Vaccine antibody levels start to wane around 2 to 3 months.

"Total antibody levels appear to start declining from as early as six weeks after complete vaccination and can reduce by more than 50% over 10 weeks, according to new data from UCL's Virus Watch study."

"The findings, published as a research letter in The Lancet, include data from over 600 people and show antibody levels are substantially higher following two doses of the Pfizer vaccine than after two doses of the AZ vaccine. They are also much higher in those with prior SARS-CoV-2 infection.

The authors highlight that although the clinical implications of waning antibody levels are not yet clear, some decline was expected and current research shows that vaccines remain effective against severe disease.

For Pfizer, antibody levels reduced from a median of 7506 U/mL at 21–41 days, to 3320 U/mL at 70 or more days. For Astra Zeneca, antibody levels reduced from a median of 1201 U/mL at 0–20 days to 190 U/mL (67–644) at 70 or more days."

Quote from THHuxleynew

Those are all points worth considering.

That was an articulated answer. I understand your position and I am not asking you to change your mind. You believe in these vaccines, they have some merits, I respect that.

The more I read about the RNA vaccines the less I trust them. The RNA spreads into the whole body, including the brain and genital organs. It also gets encoded into your genome via reverse transcriptase. Not to mention all the well known AE like myocarditis and micro clots.

These vaccines should have been pulled out of the market long ago.

One point I must emphasize is corruption, here at the outset of the pandemic in France we had a respected doctor who pushed for HCQ + Zn + Azitromycine. The governement and the MSM threw everything they had at him.
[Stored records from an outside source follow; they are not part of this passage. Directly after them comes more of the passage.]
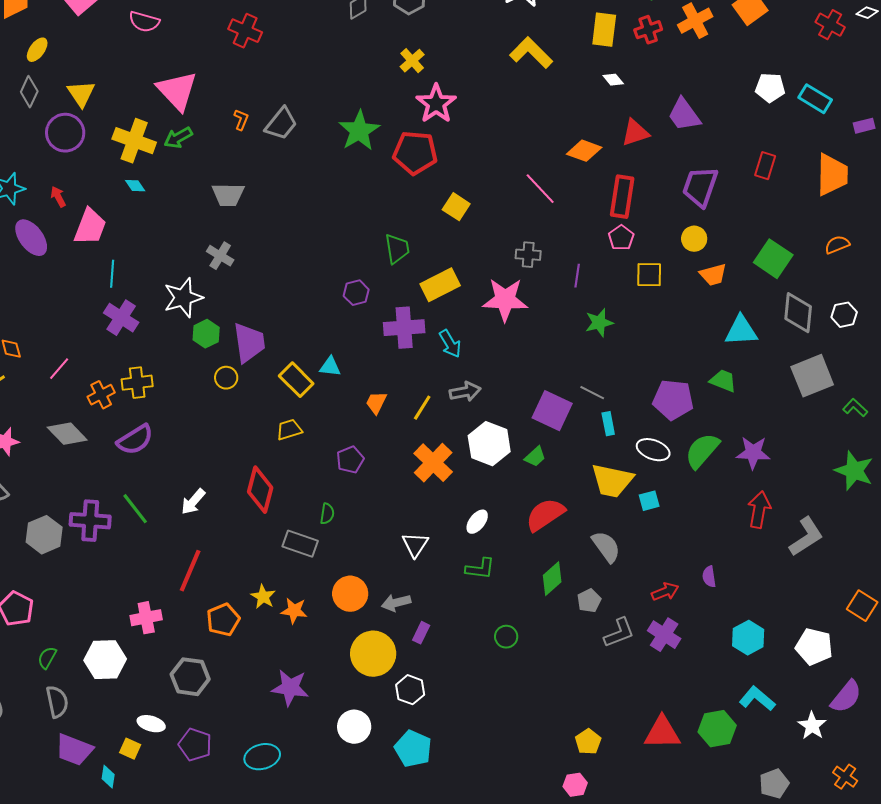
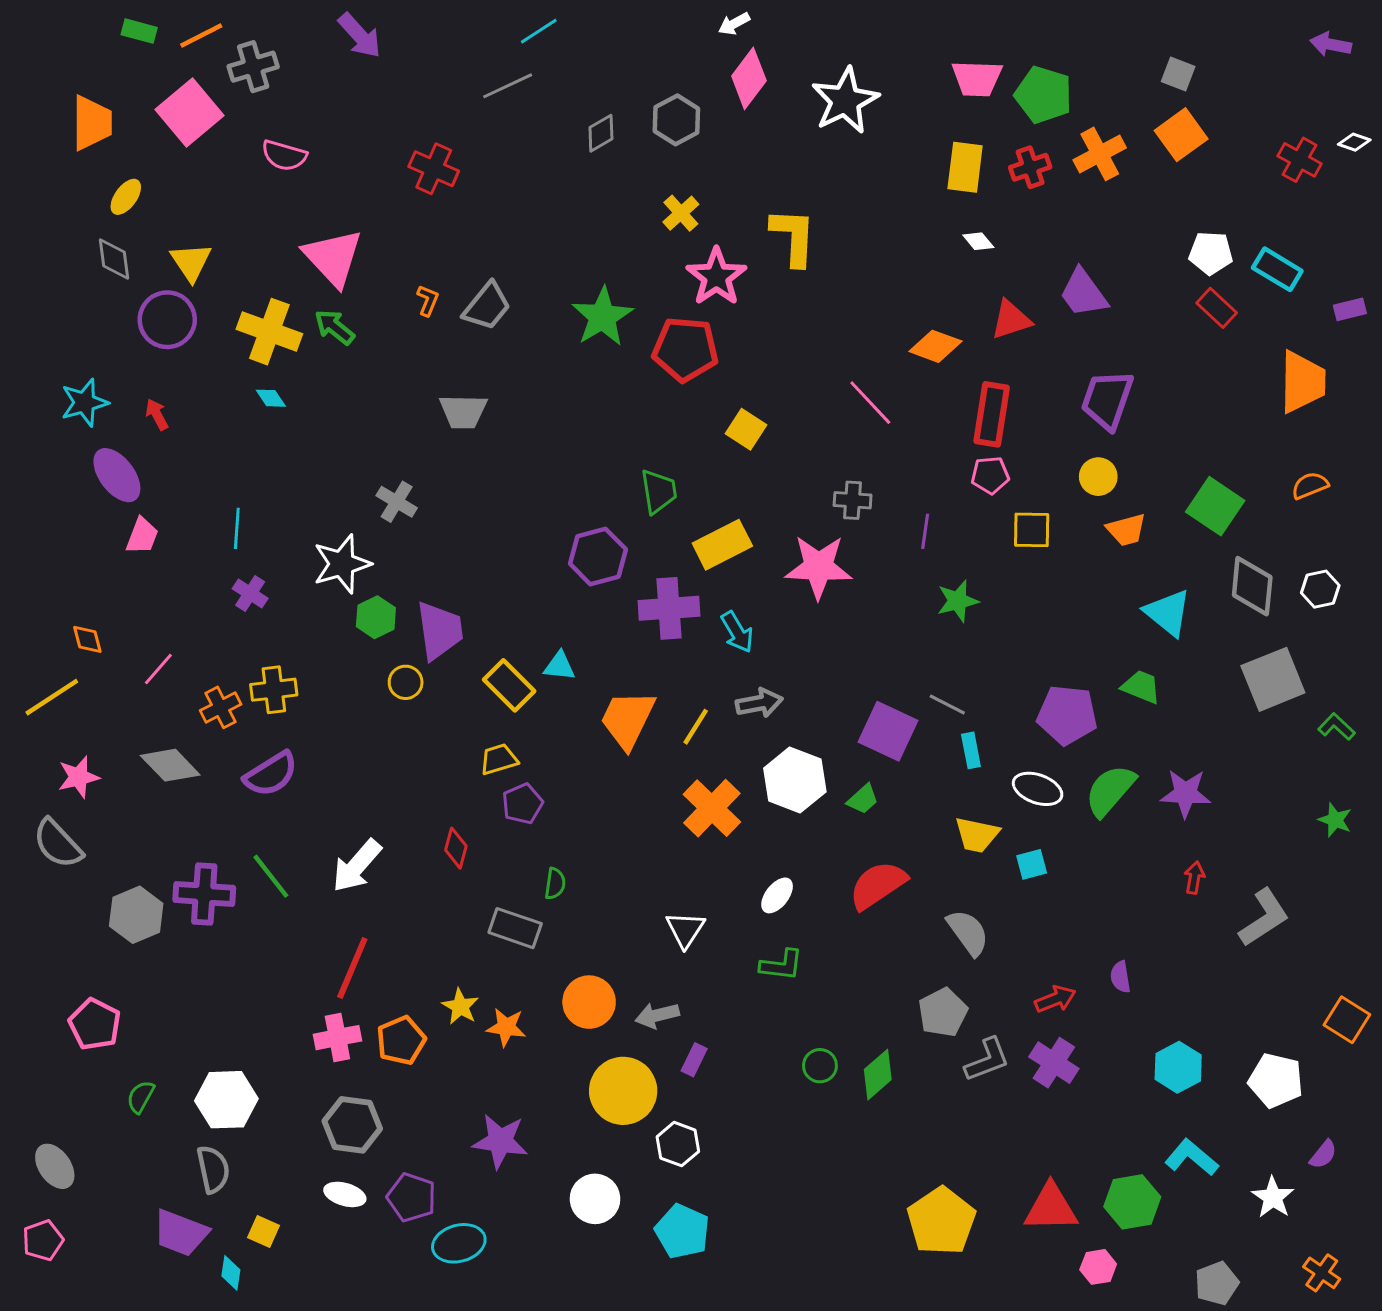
yellow L-shape: (531, 53) -> (793, 237), moved, turned 48
gray diamond: (29, 92) -> (114, 259), turned -32
green arrow: (178, 138) -> (335, 327), turned 68
red rectangle: (765, 166) -> (1217, 308), moved, turned -64
gray trapezoid: (228, 195) -> (463, 411), moved
pink trapezoid: (90, 227) -> (142, 536), moved, size x0.7
pink pentagon: (621, 238) -> (990, 475), turned 30
purple hexagon: (356, 293) -> (598, 557), size x1.5
purple cross: (121, 318) -> (250, 594), size x0.7
cyan triangle: (741, 331) -> (1168, 613), turned 42
orange trapezoid: (376, 403) -> (628, 719), size x1.8
purple pentagon: (350, 460) -> (522, 804), moved
green star: (854, 471) -> (1335, 820), size x0.6
yellow trapezoid: (612, 481) -> (977, 835), size x0.7
red diamond: (260, 490) -> (456, 848), size x0.6
white arrow: (193, 502) -> (357, 866), size x1.4
red arrow: (759, 510) -> (1194, 878), size x0.6
green diamond: (552, 579) -> (878, 1075), moved
gray pentagon: (589, 601) -> (943, 1012), size x1.4
pink cross: (146, 618) -> (337, 1038), moved
purple semicircle: (846, 697) -> (1323, 1154), size x0.6
gray semicircle: (57, 702) -> (213, 1169), moved
white ellipse: (151, 724) -> (345, 1194), moved
yellow pentagon: (588, 742) -> (941, 1221), size x1.8
purple pentagon: (195, 745) -> (411, 1197), moved
pink hexagon: (575, 785) -> (1098, 1267), moved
At the time Gilead wanted us to use Remdesivir. HCQ is extremely cheap, unlike Remdesivir. Then they banned HCQ, it became classified as "poisonous" overnight . Turned out Remdesivir was far too damaging to the body to continue using it.

We found out lots of experts and doctors that appeared on TV were in fact paid lots of money by Gilead.

Now as to the vaccines ( you will never find a definitive vaccine against a coronavirus, too many variants btw) ,they made a bet that the variants and the AE would be negligible, they are realizing that this is not going exactly as planned.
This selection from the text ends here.